*** Opening of Provided data ***
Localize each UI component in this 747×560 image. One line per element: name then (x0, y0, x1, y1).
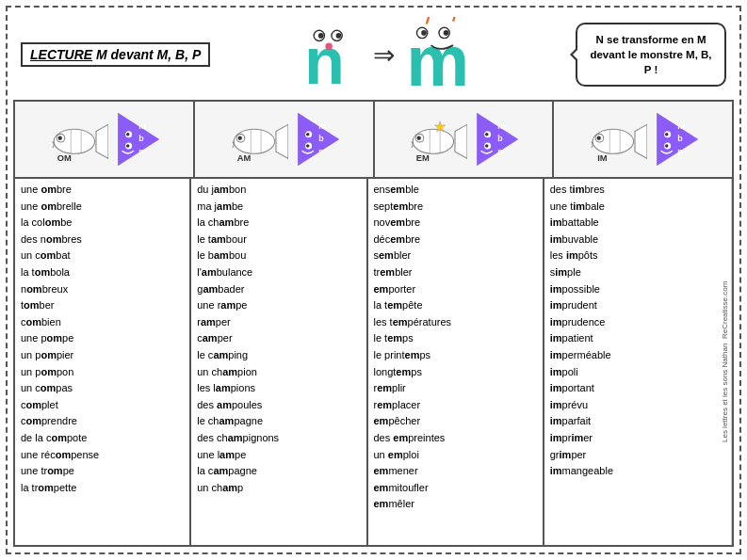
svg-text:m: m (677, 121, 685, 131)
svg-point-66 (597, 136, 601, 139)
sidebar-credit: ReCreatisse.com (721, 281, 729, 339)
svg-text:EM: EM (416, 152, 430, 162)
svg-text:b: b (318, 134, 324, 143)
monster-im: m b p (651, 111, 700, 168)
svg-line-14 (453, 17, 456, 22)
word-list-em: ensembleseptembrenovembredécembresembler… (374, 182, 537, 513)
svg-text:b: b (498, 134, 504, 143)
characters-area: n ⇒ m (210, 17, 576, 92)
fish-col-em: EM m b p (375, 102, 555, 177)
svg-marker-33 (276, 124, 288, 158)
svg-point-20 (57, 136, 61, 139)
svg-point-75 (665, 133, 669, 136)
fish-col-im: IM m b p (554, 102, 732, 177)
svg-text:p: p (677, 147, 683, 156)
svg-marker-64 (635, 124, 647, 158)
monster-em: m b p (471, 111, 520, 168)
fish-om: OM (47, 114, 108, 166)
svg-point-2 (318, 33, 324, 39)
svg-text:p: p (138, 147, 144, 156)
svg-point-8 (421, 30, 427, 36)
monster-om: m b p (112, 111, 161, 168)
svg-text:b: b (138, 134, 144, 143)
svg-point-5 (325, 42, 333, 50)
svg-text:p: p (498, 147, 504, 156)
sidebar-text: Les lettres et les sons Nathan ReCreatis… (719, 179, 732, 545)
fish-col-am: AM m b p (195, 102, 375, 177)
svg-point-31 (126, 144, 130, 148)
header: LECTURE M devant M, B, P n ⇒ (13, 13, 734, 96)
svg-point-44 (306, 133, 310, 136)
svg-text:OM: OM (57, 152, 72, 162)
fish-col-om: OM m b p (15, 102, 195, 177)
words-row: une ombreune ombrellela colombedes nombr… (15, 179, 719, 545)
svg-text:b: b (677, 134, 683, 143)
speech-bubble: N se transforme en M devant le monstre M… (576, 23, 726, 87)
bubble-text: N se transforme en M devant le monstre M… (590, 34, 711, 75)
monster-am: m b p (292, 111, 341, 168)
fish-am: AM (227, 114, 288, 166)
svg-text:IM: IM (597, 152, 608, 162)
word-list-am: du jambonma jambela chambrele tambourle … (197, 182, 360, 496)
page-container: LECTURE M devant M, B, P n ⇒ (6, 6, 741, 554)
svg-point-46 (306, 144, 310, 148)
char-m: m (404, 17, 489, 92)
svg-point-77 (665, 144, 669, 148)
word-list-om: une ombreune ombrellela colombedes nombr… (21, 182, 184, 496)
fish-im: IM (586, 114, 647, 166)
svg-point-62 (485, 144, 489, 148)
main-content: OM m b p (13, 100, 734, 547)
char-n: n (298, 20, 364, 90)
svg-point-60 (485, 133, 489, 136)
title-box: LECTURE M devant M, B, P (21, 42, 210, 67)
title-label: LECTURE (30, 47, 92, 62)
svg-marker-48 (455, 124, 467, 158)
subtitle-label: M devant M, B, P (92, 47, 201, 62)
fish-em: EM (406, 114, 467, 166)
svg-text:AM: AM (236, 152, 251, 162)
fish-row: OM m b p (15, 102, 732, 179)
word-col-am: du jambonma jambela chambrele tambourle … (191, 179, 367, 545)
sidebar-label: Les lettres et les sons Nathan (721, 344, 729, 442)
word-col-im: des timbresune timbaleimbattableimbuvabl… (544, 179, 719, 545)
svg-text:m: m (498, 121, 506, 131)
svg-text:m: m (138, 121, 146, 131)
svg-marker-18 (96, 124, 108, 158)
transform-arrow: ⇒ (373, 40, 395, 71)
words-wrapper: une ombreune ombrellela colombedes nombr… (15, 179, 732, 545)
svg-text:m: m (406, 22, 469, 92)
svg-text:p: p (318, 147, 324, 156)
svg-point-10 (443, 30, 448, 36)
word-list-im: des timbresune timbaleimbattableimbuvabl… (550, 182, 713, 480)
word-col-om: une ombreune ombrellela colombedes nombr… (15, 179, 191, 545)
svg-point-29 (126, 133, 130, 136)
word-col-em: ensembleseptembrenovembredécembresembler… (368, 179, 544, 545)
svg-point-4 (335, 33, 341, 39)
svg-text:m: m (318, 121, 326, 131)
svg-point-50 (417, 136, 421, 139)
svg-point-35 (237, 136, 241, 139)
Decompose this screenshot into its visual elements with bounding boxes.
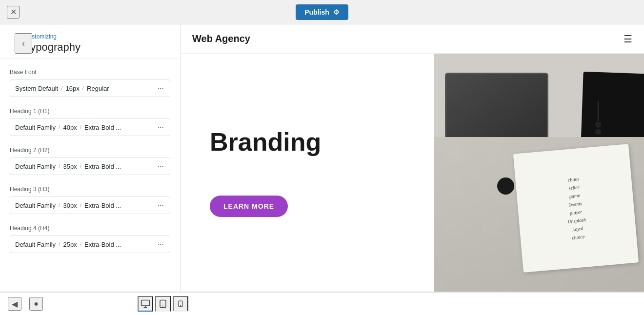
- redo-button[interactable]: ●: [29, 297, 43, 311]
- font-row-heading-4[interactable]: Default Family / 25px / Extra-Bold ... ·…: [10, 236, 170, 253]
- font-weight: Extra-Bold ...: [84, 241, 121, 248]
- separator: /: [80, 163, 81, 170]
- more-icon: ···: [158, 201, 164, 210]
- device-icons: [138, 296, 188, 312]
- font-more-button[interactable]: ···: [157, 123, 165, 132]
- font-section-label: Heading 3 (H3): [10, 186, 170, 193]
- font-size: 25px: [63, 241, 77, 248]
- notebook-word-2: seller: [568, 184, 580, 191]
- undo-icon: ◀: [12, 299, 18, 309]
- font-section-base-font: Base Font System Default / 16px / Regula…: [10, 69, 170, 97]
- notebook-word-7: Loyal: [572, 226, 584, 233]
- back-icon: ‹: [22, 39, 25, 49]
- font-more-button[interactable]: ···: [157, 240, 165, 249]
- font-size: 40px: [63, 124, 77, 131]
- customizing-label: Customizing: [24, 33, 80, 40]
- notebook: chaos seller game Twenty player Unsplash…: [513, 144, 639, 273]
- font-section-label: Heading 4 (H4): [10, 225, 170, 232]
- publish-button[interactable]: Publish ⚙: [296, 4, 348, 20]
- more-icon: ···: [158, 240, 164, 249]
- font-family: Default Family: [15, 124, 56, 131]
- back-button[interactable]: ‹: [15, 33, 32, 54]
- font-weight: Extra-Bold ...: [84, 124, 121, 131]
- close-button[interactable]: ✕: [7, 6, 20, 19]
- font-section-label: Heading 2 (H2): [10, 147, 170, 154]
- publish-label: Publish: [304, 8, 329, 16]
- separator: /: [82, 85, 84, 92]
- font-row-base-font[interactable]: System Default / 16px / Regular ···: [10, 79, 170, 97]
- more-icon: ···: [158, 84, 164, 93]
- mobile-view-button[interactable]: [173, 296, 188, 312]
- font-more-button[interactable]: ···: [157, 162, 165, 171]
- font-weight: Extra-Bold ...: [84, 202, 121, 209]
- preview-area: Web Agency ☰ Branding LEARN MORE: [181, 24, 644, 292]
- separator: /: [59, 241, 60, 248]
- font-size: 30px: [63, 202, 77, 209]
- font-size: 16px: [66, 85, 80, 92]
- font-section-label: Heading 1 (H1): [10, 108, 170, 115]
- separator: /: [61, 85, 62, 92]
- earphone-cord: [598, 101, 599, 121]
- close-icon: ✕: [10, 7, 17, 17]
- separator: /: [59, 202, 60, 209]
- font-family: Default Family: [15, 202, 56, 209]
- font-section-heading-2: Heading 2 (H2) Default Family / 35px / E…: [10, 147, 170, 175]
- tablet-icon: [159, 299, 167, 309]
- font-family: Default Family: [15, 163, 56, 170]
- hamburger-icon: ☰: [624, 33, 632, 45]
- font-family: System Default: [15, 85, 58, 92]
- preview-content: Branding LEARN MORE: [181, 54, 644, 292]
- more-icon: ···: [158, 162, 164, 171]
- page-title: Typography: [24, 41, 80, 54]
- more-icon: ···: [158, 123, 164, 132]
- font-section-label: Base Font: [10, 69, 170, 76]
- undo-button[interactable]: ◀: [8, 297, 21, 311]
- sidebar-content: Base Font System Default / 16px / Regula…: [0, 59, 180, 292]
- font-size: 35px: [63, 163, 77, 170]
- notebook-word-6: Unsplash: [567, 217, 586, 225]
- desk-scene: chaos seller game Twenty player Unsplash…: [434, 54, 644, 292]
- redo-icon: ●: [34, 299, 39, 308]
- font-row-heading-1[interactable]: Default Family / 40px / Extra-Bold ... ·…: [10, 118, 170, 136]
- font-row-heading-2[interactable]: Default Family / 35px / Extra-Bold ... ·…: [10, 158, 170, 175]
- separator: /: [80, 124, 81, 131]
- font-family: Default Family: [15, 241, 56, 248]
- preview-left: Branding LEARN MORE: [181, 54, 434, 292]
- site-title: Web Agency: [192, 33, 250, 44]
- font-section-heading-1: Heading 1 (H1) Default Family / 40px / E…: [10, 108, 170, 136]
- notebook-word-1: chaos: [567, 176, 580, 183]
- font-more-button[interactable]: ···: [157, 201, 165, 210]
- separator: /: [59, 163, 60, 170]
- bottom-bar-left: ◀ ●: [8, 296, 188, 312]
- earphone-bud-right: [595, 129, 601, 135]
- notebook-word-3: game: [569, 193, 581, 199]
- earphones: [584, 101, 613, 131]
- branding-heading: Branding: [210, 128, 405, 156]
- font-weight: Extra-Bold ...: [84, 163, 121, 170]
- font-more-button[interactable]: ···: [157, 84, 165, 93]
- font-section-heading-3: Heading 3 (H3) Default Family / 30px / E…: [10, 186, 170, 214]
- earphone-bud-left: [595, 122, 601, 128]
- notebook-word-4: Twenty: [568, 201, 583, 208]
- top-bar: ✕ Publish ⚙: [0, 0, 644, 24]
- desktop-view-button[interactable]: [138, 296, 153, 312]
- black-round-object: [497, 177, 514, 195]
- sidebar: ‹ Customizing Typography Base Font Syste…: [0, 24, 181, 292]
- gear-icon: ⚙: [333, 8, 340, 16]
- separator: /: [80, 241, 81, 248]
- bottom-bar: ◀ ●: [0, 292, 644, 315]
- font-weight: Regular: [87, 85, 109, 92]
- preview-topbar: Web Agency ☰: [181, 24, 644, 54]
- preview-image-area: chaos seller game Twenty player Unsplash…: [434, 54, 644, 292]
- learn-more-button[interactable]: LEARN MORE: [210, 196, 288, 217]
- main-layout: ‹ Customizing Typography Base Font Syste…: [0, 24, 644, 292]
- desktop-icon: [141, 299, 150, 309]
- learn-more-label: LEARN MORE: [223, 202, 274, 210]
- sidebar-header: ‹ Customizing Typography: [0, 24, 180, 59]
- svg-rect-0: [141, 300, 150, 306]
- mobile-icon: [177, 299, 184, 309]
- separator: /: [80, 202, 81, 209]
- font-row-heading-3[interactable]: Default Family / 30px / Extra-Bold ... ·…: [10, 197, 170, 214]
- notebook-word-8: choice: [572, 234, 585, 240]
- tablet-view-button[interactable]: [155, 296, 171, 312]
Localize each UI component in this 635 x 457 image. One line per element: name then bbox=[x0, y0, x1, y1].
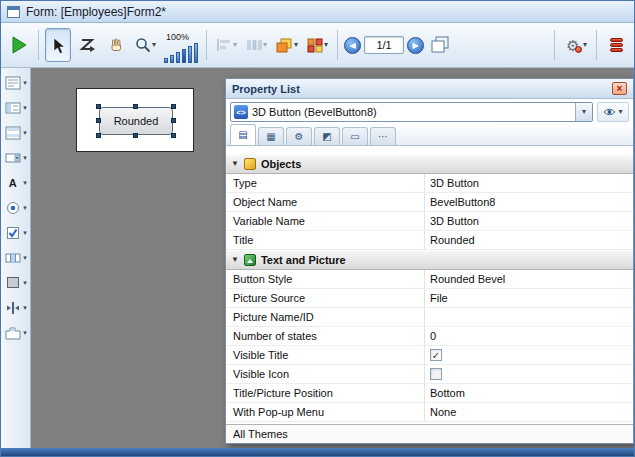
*** Close of Provided data ***
What to do: A single number is the whole answer: the count of lines above that hold "Typography".

Result of this exercise: 4